Aim of the task:
Print each record below precisely, with every picture left out of the copy.

***

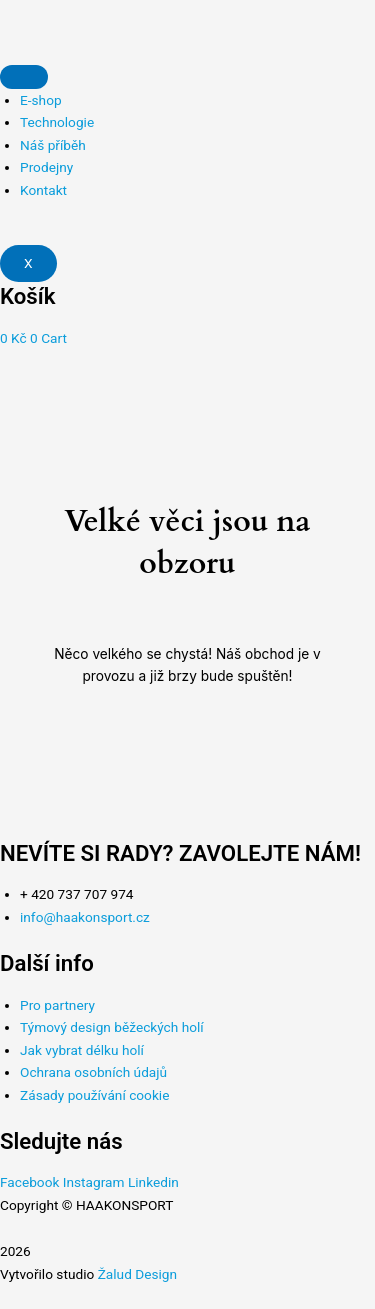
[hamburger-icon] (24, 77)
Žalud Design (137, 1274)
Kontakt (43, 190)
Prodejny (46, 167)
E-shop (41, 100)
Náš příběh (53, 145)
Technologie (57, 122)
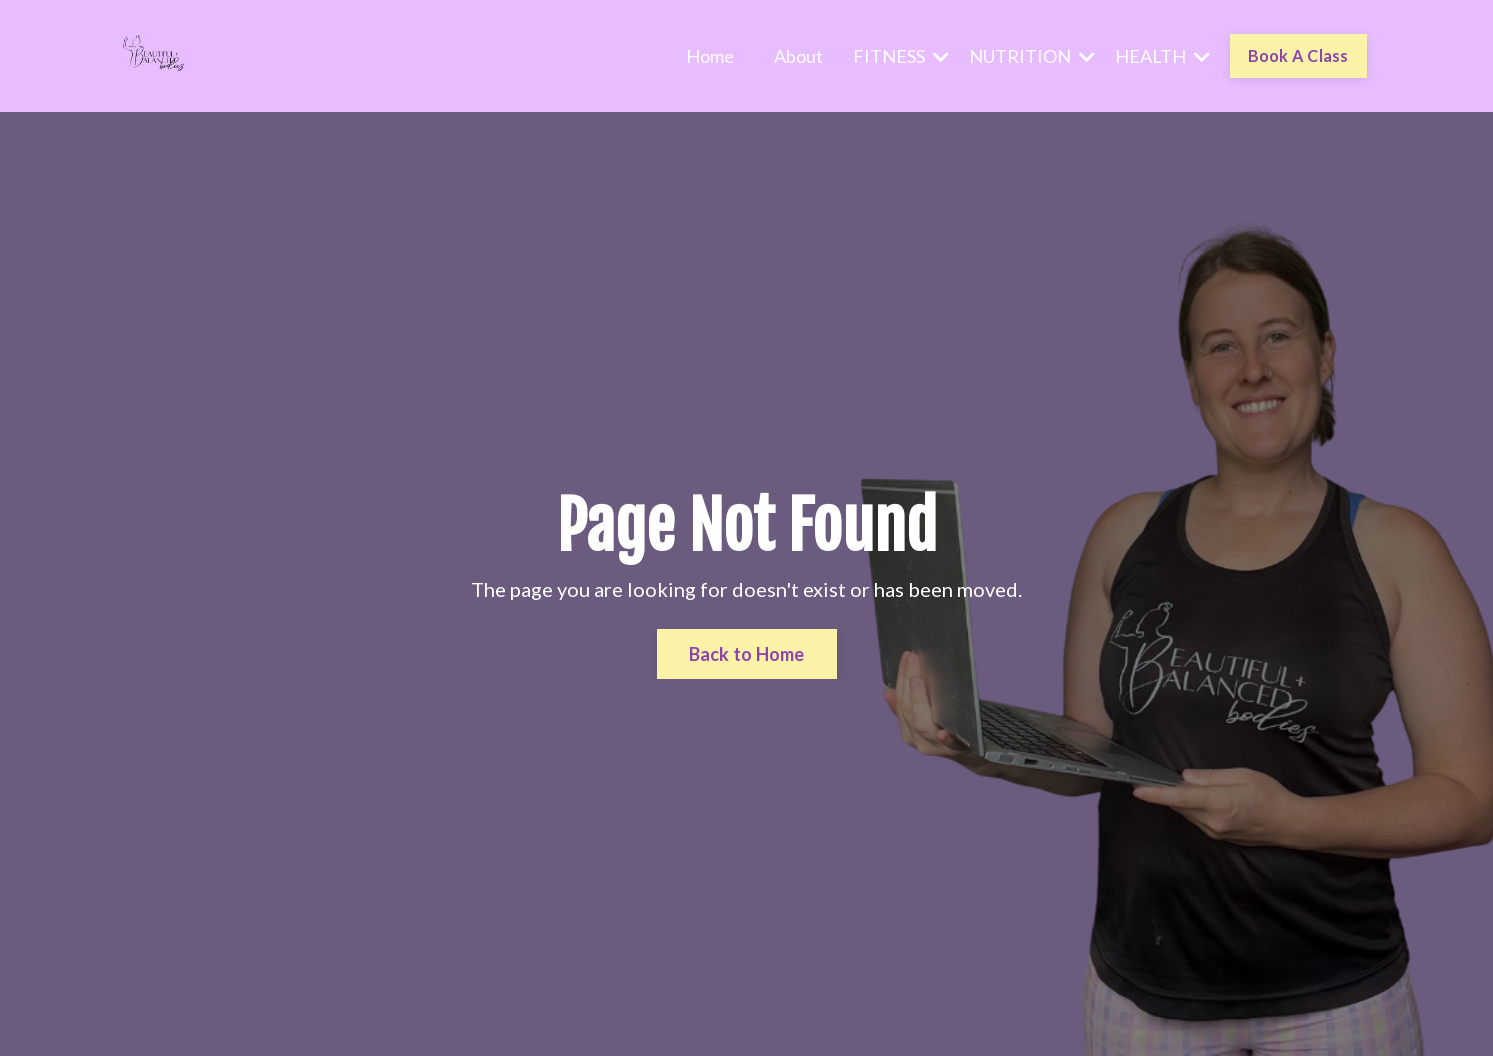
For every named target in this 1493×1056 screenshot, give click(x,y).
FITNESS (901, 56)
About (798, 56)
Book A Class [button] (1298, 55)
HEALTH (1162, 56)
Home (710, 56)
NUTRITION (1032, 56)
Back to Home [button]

***

Answer space:
[hamburger-icon] (24, 77)
Žalud Design (137, 1274)
Kontakt (43, 190)
Prodejny (46, 167)
E-shop (41, 100)
Náš příběh (53, 145)
Technologie (57, 122)
For every named target in this 1493×1056 screenshot, give click(x,y).
FITNESS (901, 56)
About (798, 56)
Book A Class [button] (1298, 55)
HEALTH (1162, 56)
Home (710, 56)
NUTRITION (1032, 56)
Back to Home [button]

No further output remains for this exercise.